The metabolic health of American adults are low even among those who have normal weight, according to a study published in Metabolic Syndrome and Related Disorders.
Researchers Joana Araújo, PhD, Jianwen Cai, PhD, and June Stevens, PhD, from University of North Carolina at Chapel Hill, Gillings School of Global Public Health, co-authored the study entitled "Prevalence of Optimal Metabolic Health in American Adults: National Health and Nutrition Examination Survey 2009-2016."
‘The proportion of metabolically healthy Americans decreased from 20% to 12%.

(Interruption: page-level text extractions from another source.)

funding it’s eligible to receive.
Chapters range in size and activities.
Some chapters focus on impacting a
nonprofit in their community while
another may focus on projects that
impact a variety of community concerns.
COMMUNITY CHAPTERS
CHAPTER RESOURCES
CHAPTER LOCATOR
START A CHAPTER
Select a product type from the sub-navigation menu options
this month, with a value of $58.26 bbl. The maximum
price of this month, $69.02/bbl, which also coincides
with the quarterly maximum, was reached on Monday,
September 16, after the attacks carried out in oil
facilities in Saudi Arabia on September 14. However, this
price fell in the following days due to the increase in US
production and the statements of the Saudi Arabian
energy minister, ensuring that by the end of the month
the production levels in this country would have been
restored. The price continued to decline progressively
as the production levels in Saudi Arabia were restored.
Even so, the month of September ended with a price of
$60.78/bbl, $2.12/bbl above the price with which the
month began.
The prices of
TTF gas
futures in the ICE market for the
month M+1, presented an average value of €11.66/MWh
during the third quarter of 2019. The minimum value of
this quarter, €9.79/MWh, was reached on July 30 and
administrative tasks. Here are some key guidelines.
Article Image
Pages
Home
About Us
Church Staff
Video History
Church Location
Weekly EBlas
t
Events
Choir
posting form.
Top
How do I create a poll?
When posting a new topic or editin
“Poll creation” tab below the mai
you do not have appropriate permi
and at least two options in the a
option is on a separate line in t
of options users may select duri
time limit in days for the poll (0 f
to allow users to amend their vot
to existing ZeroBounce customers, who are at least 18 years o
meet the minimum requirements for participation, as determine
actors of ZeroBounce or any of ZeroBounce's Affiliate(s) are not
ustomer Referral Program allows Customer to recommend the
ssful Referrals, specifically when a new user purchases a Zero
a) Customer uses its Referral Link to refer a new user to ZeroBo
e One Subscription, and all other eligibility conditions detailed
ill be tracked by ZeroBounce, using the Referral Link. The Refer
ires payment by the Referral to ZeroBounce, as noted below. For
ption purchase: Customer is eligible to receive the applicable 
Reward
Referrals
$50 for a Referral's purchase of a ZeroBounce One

The researchers used data from the National Health and Nutrition Examination Survey, collected from 2009-2016. They estimated the proportion of American adults who had optimal cardio metabolic health using different sets of guidelines. Compared to older guidelines, the use of more recent guidelines with more rigorous cut-offs saw the proportion of metabolically healthy Americans decreased from near 20% to more than 12%. Optimal metabolic health was based on measures of waist circumference, glucose (fasting and HbA1c), blood pressure, triglyceride and high-density lipoprotein cholesterol levels, and not taking any related medications.
"While we can quibble about the definition of metabolic health, it is alarming that only one-tenth of the population meets criteria for appropriate waist size, glucose, blood pressure and lipid profile" says Dr. Adrian Vella, Editor-in-Chief of Metabolic Syndrome and Related Disorders
and Professor, Mayo Clinic College of Medicine, Rochester, MN.